È stata la mano di Dio
Qui, le presentazioni non servono: il titolo entra a gamba tesa nell’immaginario calcistico. Film autobiografico del 2021, massima espressione di un’idea già chiara: il calcio, per Paolo Sorrentino, è vita. Salvifico, come detto in apertura.
Giugno 1984. A casa Sorrentino (Schisa, nel film), i genitori hanno appena litigato per un tradimento. La situazione si è appena placata e il telefono squilla. Dall’altro capo, la banca dove lavora il padre (Toni Servillo). La fideiussione tanto attesa dai napoletani è finalmente arrivata. Significa solo una cosa: Diego Armando Maradona è del Napoli.
Una notizia ormai insperata, visto che il mercato era a poche ore dalla chiusura e tutte le testate giornalistiche nazionali davano la trattativa per saltata. La realtà fu diversa. Quella del film è una scelta narrativa. Una realtà che Sorrentino ha comunque poi rivelato:
Era l’estate dei miei 14 anni e mi trovavo in vacanza da solo in Inghilterra.
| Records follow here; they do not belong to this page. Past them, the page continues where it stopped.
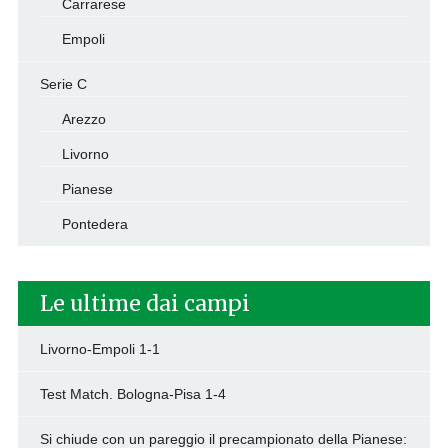
Carrarese
Empoli
Serie C
Arezzo
Livorno
Pianese
Pontedera
Le ultime dai campi
Livorno-Empoli 1-1
Test Match. Bologna-Pisa 1-4
Si chiude con un pareggio il precampionato della Pianese:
Chiamavo a casa ogni tre giorni e uno di questi giorni mio padre mi disse che il Napoli aveva comprato Maradona. Poi fece una pausa e mi disse di aver già fatto gli abbonamenti per l’anno seguente.
Aprile 1987. Un salto nel tempo. Come da tradizione, la famiglia Sorrentino ha intenzione di recarsi nel weekend nella casa di Roccaraso. Ma Paolo ha altri piani: vuole seguire il Napoli in trasferta a Empoli, in piena corsa scudetto. Quella montagna sarà fatale. I genitori di Paolo muoiono nel sonno, avvelenati dal monossido di carbonio.
Facile, quasi inevitabile, pensare a una sola cosa: è stata la mano di Dio. Maradona ha salvato la vita di Sorrentino. E non sembra allora più così bizzarro quel ringraziamento sul palco dell’Oscar, addirittura fatto prima di quello ai genitori.
Nella vita e nel film, Maradona salva Sorrentino. E salva Napoli. Diventa simbolo, speranza, riscatto per una città in crisi. Risveglia Napoli, suona la tromba. È aria pura. Gioia. Orgoglio collettivo. Il pretesto per un grido: “Dannazione, esistiamo anche noi.” Napoli cresce con la figura del Pibe: si fa bella. Sorrentino si fa uomo.
L’attesa della festa
L’ultima opera di Sorrentino, uscita a fine 2024, racconta la storia di Parthenope, nata nel 1950. La sua vita prende un’altra strada. Dopo mille vicissitudini, sceglie di stare lontana da Napoli per quarant’anni. A Trieste. L’unico richiamo al Napoli è nella scena finale.
Parthenope, tornata a Napoli dopo il pensionamento, cammina per le vie della città, guardandola come se fosse la prima volta. Ancora follemente innamorata di una città che le aveva fatto male. Dalla direzione opposta arriva un piccolo autobus scoperto a tinte Calcio Napoli, chiaro rimando ai festeggiamenti per lo scudetto vinto l’anno precedente.
Parthenope è incredula. Aveva lasciato una Napoli ferita, la ritrova in festa. Lo stesso percorso della sua anima. Napoli l’ha spinta via. Ora la riaccoglie. Con l’unico amore che non tradisce mai: quello per la squadra. L’amore che ti salva.